This is a piece I've been wanting to write for a long time, but I have a lot of complex ideas around it and didn't want to bog you, the reader, down in directionless babbling.
But when that title popped into my head not one hour ago, it clicked as the perfect analogy to express these ideas clearly and concisely. So, without further ado, here they are.
Woz and Jobs
Just some quick background for those who may not already be familiar. We all know Steve Jobs was the co-founder and previous CEO of Apple. He was famously an excellent ideas man and salesman.

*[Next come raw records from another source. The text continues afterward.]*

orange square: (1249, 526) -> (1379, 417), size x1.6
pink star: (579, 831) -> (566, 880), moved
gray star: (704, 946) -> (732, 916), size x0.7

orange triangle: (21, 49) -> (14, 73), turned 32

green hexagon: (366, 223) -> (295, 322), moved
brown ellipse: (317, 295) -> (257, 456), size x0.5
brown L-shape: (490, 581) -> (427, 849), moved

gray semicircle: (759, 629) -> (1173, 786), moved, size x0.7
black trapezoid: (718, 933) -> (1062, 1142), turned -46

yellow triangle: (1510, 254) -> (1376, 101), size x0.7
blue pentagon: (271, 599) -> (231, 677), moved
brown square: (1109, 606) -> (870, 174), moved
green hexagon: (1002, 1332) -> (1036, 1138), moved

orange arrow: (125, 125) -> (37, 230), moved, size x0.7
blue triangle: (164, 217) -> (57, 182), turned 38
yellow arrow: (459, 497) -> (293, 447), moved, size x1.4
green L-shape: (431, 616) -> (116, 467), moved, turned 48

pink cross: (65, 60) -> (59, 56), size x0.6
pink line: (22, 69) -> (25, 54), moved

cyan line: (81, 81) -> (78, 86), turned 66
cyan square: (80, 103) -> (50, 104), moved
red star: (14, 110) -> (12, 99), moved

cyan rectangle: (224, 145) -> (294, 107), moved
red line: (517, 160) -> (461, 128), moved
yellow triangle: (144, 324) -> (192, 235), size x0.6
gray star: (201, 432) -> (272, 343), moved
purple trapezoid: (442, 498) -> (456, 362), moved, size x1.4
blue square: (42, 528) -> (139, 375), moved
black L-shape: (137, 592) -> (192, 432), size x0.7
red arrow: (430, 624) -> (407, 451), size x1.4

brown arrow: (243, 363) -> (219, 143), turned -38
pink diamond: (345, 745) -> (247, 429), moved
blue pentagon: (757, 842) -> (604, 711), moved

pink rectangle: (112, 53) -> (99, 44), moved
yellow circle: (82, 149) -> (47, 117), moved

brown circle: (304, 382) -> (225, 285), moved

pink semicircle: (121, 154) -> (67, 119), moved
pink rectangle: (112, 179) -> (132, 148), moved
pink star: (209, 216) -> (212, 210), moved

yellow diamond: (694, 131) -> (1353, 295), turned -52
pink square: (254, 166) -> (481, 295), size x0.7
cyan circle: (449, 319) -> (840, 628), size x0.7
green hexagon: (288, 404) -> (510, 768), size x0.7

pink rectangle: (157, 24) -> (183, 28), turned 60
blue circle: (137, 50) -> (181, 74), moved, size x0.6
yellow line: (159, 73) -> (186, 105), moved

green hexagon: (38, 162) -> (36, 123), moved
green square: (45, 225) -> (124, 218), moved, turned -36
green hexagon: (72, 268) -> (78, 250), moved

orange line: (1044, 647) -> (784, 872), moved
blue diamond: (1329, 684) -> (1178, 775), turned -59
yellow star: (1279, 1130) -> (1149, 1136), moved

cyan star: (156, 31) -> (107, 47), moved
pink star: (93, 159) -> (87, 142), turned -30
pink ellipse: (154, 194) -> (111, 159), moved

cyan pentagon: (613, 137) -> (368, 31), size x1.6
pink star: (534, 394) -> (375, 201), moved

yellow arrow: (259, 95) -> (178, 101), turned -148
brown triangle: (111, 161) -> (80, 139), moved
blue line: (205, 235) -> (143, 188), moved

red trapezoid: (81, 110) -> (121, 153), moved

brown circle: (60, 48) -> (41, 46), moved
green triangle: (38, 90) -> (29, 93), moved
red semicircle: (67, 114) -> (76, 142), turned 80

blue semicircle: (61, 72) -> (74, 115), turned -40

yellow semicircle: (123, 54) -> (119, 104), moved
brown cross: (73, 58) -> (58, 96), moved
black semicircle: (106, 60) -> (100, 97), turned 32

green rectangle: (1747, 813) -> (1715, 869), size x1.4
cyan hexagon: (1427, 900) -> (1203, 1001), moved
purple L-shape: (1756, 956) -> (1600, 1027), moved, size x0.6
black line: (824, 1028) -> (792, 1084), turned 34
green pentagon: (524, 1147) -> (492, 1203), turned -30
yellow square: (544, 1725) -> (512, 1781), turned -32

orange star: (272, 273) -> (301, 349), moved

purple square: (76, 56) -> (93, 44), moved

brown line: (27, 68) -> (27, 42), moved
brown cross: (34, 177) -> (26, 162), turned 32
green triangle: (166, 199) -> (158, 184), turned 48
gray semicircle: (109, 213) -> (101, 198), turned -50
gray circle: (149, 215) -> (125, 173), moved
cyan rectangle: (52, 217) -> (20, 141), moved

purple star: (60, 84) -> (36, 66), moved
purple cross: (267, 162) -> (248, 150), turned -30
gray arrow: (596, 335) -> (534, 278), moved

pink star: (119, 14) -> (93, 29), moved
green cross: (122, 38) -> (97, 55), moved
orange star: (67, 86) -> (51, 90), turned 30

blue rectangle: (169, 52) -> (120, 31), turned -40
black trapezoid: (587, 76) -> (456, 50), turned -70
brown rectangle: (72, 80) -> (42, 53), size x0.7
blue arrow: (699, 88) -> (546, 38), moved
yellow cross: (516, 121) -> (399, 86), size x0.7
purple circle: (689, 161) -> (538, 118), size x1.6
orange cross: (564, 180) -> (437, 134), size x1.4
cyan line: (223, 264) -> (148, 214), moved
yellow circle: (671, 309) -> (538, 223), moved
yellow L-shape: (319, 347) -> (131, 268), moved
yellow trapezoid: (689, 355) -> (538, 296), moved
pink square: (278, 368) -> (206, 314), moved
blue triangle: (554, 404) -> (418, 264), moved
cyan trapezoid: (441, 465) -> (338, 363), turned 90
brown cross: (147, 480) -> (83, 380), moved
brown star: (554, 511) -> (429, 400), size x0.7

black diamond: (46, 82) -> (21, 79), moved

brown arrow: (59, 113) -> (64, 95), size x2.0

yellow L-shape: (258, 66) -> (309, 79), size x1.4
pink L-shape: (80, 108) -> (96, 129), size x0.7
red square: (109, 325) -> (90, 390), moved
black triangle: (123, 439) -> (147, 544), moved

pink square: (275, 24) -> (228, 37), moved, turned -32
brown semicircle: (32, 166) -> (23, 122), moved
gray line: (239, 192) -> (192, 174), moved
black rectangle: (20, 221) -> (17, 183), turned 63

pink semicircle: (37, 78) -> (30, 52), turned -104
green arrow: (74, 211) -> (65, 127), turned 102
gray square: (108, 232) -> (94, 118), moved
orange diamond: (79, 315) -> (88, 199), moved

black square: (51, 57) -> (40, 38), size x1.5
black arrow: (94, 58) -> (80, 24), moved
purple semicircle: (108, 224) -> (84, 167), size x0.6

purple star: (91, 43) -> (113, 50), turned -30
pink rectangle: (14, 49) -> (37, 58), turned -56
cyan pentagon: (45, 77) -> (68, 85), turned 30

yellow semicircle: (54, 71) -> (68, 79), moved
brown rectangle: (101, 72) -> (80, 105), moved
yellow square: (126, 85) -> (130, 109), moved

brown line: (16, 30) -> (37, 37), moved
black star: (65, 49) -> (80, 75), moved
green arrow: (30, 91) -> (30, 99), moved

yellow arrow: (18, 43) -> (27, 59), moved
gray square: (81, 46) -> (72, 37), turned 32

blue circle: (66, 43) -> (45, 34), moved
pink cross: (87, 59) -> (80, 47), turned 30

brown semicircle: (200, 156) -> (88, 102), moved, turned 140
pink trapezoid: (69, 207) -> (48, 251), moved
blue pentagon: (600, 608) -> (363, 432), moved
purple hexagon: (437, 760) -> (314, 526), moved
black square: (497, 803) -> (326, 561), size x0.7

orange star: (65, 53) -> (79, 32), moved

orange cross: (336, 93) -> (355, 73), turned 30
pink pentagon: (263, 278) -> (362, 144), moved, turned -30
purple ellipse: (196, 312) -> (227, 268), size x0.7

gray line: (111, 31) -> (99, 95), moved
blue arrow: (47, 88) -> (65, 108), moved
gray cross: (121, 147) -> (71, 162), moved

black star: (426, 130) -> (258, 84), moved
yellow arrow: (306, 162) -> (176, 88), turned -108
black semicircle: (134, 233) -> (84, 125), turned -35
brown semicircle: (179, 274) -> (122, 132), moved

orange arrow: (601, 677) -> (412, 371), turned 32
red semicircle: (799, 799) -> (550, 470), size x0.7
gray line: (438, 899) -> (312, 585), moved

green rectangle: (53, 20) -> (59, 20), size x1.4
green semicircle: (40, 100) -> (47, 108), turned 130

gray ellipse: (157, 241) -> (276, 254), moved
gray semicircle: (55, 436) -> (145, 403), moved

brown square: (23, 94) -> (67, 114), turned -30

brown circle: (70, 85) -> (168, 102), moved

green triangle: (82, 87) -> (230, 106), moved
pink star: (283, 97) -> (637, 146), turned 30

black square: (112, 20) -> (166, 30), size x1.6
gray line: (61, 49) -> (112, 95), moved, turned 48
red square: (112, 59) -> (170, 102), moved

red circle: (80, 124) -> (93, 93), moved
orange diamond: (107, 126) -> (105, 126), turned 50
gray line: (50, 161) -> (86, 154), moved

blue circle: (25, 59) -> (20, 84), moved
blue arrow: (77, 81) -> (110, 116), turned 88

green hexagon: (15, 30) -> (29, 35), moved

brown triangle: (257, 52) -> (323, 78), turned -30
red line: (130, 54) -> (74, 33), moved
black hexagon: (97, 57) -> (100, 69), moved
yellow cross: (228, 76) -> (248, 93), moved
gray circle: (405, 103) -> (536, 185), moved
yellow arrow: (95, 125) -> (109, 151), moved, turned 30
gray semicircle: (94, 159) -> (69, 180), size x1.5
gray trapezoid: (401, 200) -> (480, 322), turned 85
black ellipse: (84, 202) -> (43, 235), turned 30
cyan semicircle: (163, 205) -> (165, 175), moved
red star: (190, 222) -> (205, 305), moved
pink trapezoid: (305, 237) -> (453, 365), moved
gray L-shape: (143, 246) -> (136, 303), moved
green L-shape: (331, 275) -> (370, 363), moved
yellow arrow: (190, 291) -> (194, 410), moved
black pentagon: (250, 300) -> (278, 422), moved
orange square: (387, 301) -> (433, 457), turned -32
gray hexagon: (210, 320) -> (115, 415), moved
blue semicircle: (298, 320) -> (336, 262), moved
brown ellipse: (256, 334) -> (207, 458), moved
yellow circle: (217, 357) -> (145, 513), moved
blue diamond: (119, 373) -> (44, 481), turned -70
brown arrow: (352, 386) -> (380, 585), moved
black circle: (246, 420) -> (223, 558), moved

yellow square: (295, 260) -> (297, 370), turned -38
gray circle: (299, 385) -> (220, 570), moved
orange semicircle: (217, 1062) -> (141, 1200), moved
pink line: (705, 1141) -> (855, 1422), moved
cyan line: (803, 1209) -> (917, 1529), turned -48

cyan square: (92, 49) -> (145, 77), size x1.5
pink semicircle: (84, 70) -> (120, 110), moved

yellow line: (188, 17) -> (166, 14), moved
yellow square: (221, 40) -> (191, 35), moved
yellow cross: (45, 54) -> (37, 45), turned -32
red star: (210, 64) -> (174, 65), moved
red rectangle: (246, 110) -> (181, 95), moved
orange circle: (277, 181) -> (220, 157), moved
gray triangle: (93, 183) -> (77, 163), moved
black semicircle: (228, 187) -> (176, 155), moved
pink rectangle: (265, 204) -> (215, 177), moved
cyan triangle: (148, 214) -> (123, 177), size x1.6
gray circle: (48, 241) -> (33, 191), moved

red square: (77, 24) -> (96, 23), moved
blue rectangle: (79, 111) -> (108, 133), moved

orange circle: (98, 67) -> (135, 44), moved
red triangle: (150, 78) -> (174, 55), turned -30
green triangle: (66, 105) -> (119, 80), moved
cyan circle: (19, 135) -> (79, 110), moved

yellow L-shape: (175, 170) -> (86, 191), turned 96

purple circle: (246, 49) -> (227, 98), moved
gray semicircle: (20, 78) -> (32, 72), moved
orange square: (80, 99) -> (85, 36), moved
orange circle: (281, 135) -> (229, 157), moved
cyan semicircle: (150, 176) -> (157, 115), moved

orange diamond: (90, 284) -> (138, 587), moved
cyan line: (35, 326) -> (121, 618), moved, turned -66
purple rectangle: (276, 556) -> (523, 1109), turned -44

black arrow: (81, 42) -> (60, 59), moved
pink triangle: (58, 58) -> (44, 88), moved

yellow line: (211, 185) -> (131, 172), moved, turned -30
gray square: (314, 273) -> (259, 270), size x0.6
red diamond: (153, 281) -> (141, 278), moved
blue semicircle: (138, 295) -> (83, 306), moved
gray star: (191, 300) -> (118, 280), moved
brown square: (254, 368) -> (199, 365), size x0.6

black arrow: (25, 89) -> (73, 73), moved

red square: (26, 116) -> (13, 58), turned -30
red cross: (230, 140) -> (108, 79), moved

Lesser known, but equally important, is Steve Wozniak. The other co-founder of Apple along with Jobs, he kept out of the spotlight and only agreed to found the company with Jobs on the condition that he could stick to engineering while Jobs handled the business side. He didn't want attention, fame, or power. He was a genius engineer and he only wanted to do what he loved.
With this in the mind, let's introduce our Woz...
Satoshi Nakamoto
Unless this post happens to go crazy viral outside the Bitcoin community for whatever reason, I don't think I need to give too much of a history lesson on this bit.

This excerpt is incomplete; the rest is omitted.